Data Pipeline on G Cloud
- Published on
- Duration
- 1 month
- Role
- Data Engineer
Project Overview
As a real estate company, we aim to better advise our clients on their property decisions. To do so, we need to have a better understanding of the property market. This project aims to ingest, process and store HDB resale data on GCP, and visualize the data using PowerBI.
One Step Further
Instead of simply downloading the data from data.gov.sg and loading a static CSV file, we decided to do the following:
- Create an automated ingestion pipeline to get the most updated data daily.
- Use the OneMap API to get the latitude and longitude of each HDB block. This allows us to plot the data on a map, and to get the nearest MRT station.
Automated Ingestion Pipeline
During development, the team faced a few challenges:
- Query limit of 15 rows when scraping the table from data.gov.sg.
- Initial mapping of HDB blocks to latitude and longitude took 5-6 hours, even with parallel processing due to rate limiting. (However we only need to do this once)
- Pushing the data to Google Storage Bucket required a very specific method of authentication.
- Scheduling the job to run daily.
Derived Workaround and Code
- To bypass the query limit, we modified our code to download the CSV files and performed data wrangling in Python.
- Subsequent mapping of the coordinates took about 20 - 30 seconds, as we only need to map the new blocks.
- We used a service account to authenticate the Google Storage Bucket.
- The job was deployed on PythonAnywhere, and scheduled to run daily.
1. Downloading the CSV file
def run_hdb_scrape():
# download latest csv
print("Downloading File..")
download_url = "https://data.gov.sg/dataset/7a339d20-3c57-4b11-a695-9348adfd7614/download"
response = requests.get(download_url)
with open('resale-flat-prices.zip', 'wb') as f:
f.write(response.content)
# unzip the file
with zipfile.ZipFile('resale-flat-prices.zip', 'r') as zip_ref:
zip_ref.extractall('.')
# delete the zip file
os.remove('resale-flat-prices.zip')
print("Zip file removed")
# delete the old csv files
filenames_to_remove = ['resale-flat-prices-based-on-approval-date-1990-1999.csv','resale-flat-prices-based-on-approval-date-2000-feb-2012.csv','resale-flat-prices-based-on-registration-date-from-jan-2015-to-dec-2016.csv','resale-flat-prices-based-on-registration-date-from-mar-2012-to-dec-2014.csv',
'metadata-resale-flat-prices.txt'
]
for filename in filenames_to_remove:
os.remove(filename)
print("Files removed")
os.rename('resale-flat-prices-based-on-registration-date-from-jan-2017-onwards.csv', 'hdb_resale_latest.csv')
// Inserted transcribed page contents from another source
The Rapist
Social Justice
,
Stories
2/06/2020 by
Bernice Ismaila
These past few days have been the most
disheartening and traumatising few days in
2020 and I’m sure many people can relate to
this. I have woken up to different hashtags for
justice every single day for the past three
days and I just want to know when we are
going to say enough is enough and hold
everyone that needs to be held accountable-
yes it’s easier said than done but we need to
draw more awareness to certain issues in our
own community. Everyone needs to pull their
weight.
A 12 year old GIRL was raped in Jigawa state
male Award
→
2. Prepare the dataset for mapping
# load the csv
df_hdb_resale_latest = pd.read_csv('hdb_resale_latest.csv', low_memory=False)
df_hdb_resale_current = pd.read_csv('hdb_resale.csv', low_memory=False)
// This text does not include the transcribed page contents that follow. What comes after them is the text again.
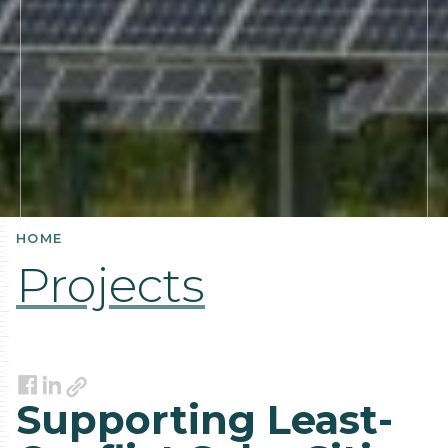
HOME
Projects
Link
Facebook
LinkedIn
Supporting Least-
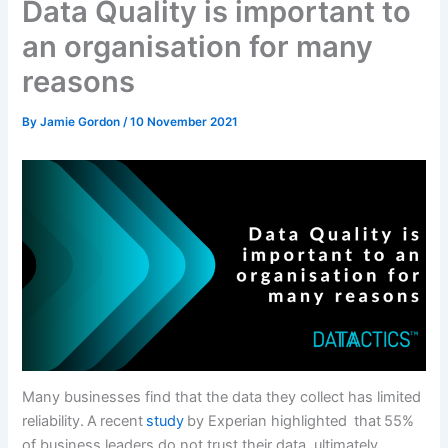
Data Quality is important to
an organisation for many
reasons
By
Jamie Gordon
/
10 November 2021
Many businesses find that the data they collect has limited
reliability. A recent
study
by Experian highlighted that 55%
of business leaders do not trust their data, ultimately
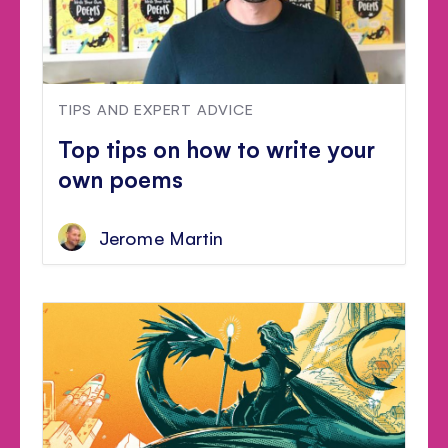
TIPS AND EXPERT ADVICE
Top tips on how to write your
own poems
Jerome Martin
df_mrt_lrt = pd.read_csv('mrt_lrt_data.csv', low_memory=False)
# create columns to match the current csv
df_hdb_resale_latest['_id'] = df_hdb_resale_latest.index + 1
df_hdb_resale_latest.sort_values(by=['_id'], ascending=False, inplace=True)
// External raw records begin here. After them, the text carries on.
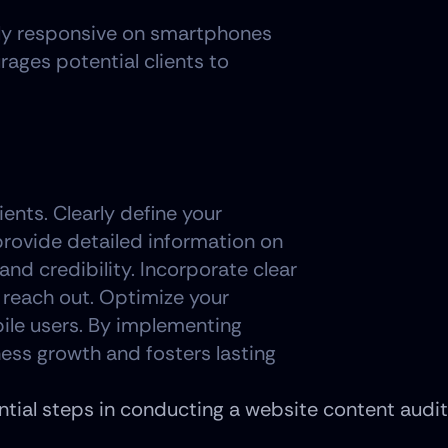
ully responsive on smartphones 
ges potential clients to 
ents. Clearly define your 
provide detailed information on 
and credibility. Incorporate clear 
reach out. Optimize your 
ile users. By implementing 
ess growth and fosters lasting 
ntial steps in conducting a website content audi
df_hdb_resale_latest['Address'] = df_hdb_resale_latest['block'] + " " + df_hdb_resale_latest['street_name']
# append to current df_resale
df_hdb_resale_combined = pd.concat([df_hdb_resale_latest, df_hdb_resale_current])
# drop duplicates
df_hdb_resale_combined.drop_duplicates(subset=['_id'], keep='last', inplace=True)
3. Map the coordinates, postal code and nearest MRT station
# Set up scraping parameters
session = requests.Session()
retries = Retry(total=5, backoff_factor=0.1, status_forcelist=[ 500, 502, 503, 504 ])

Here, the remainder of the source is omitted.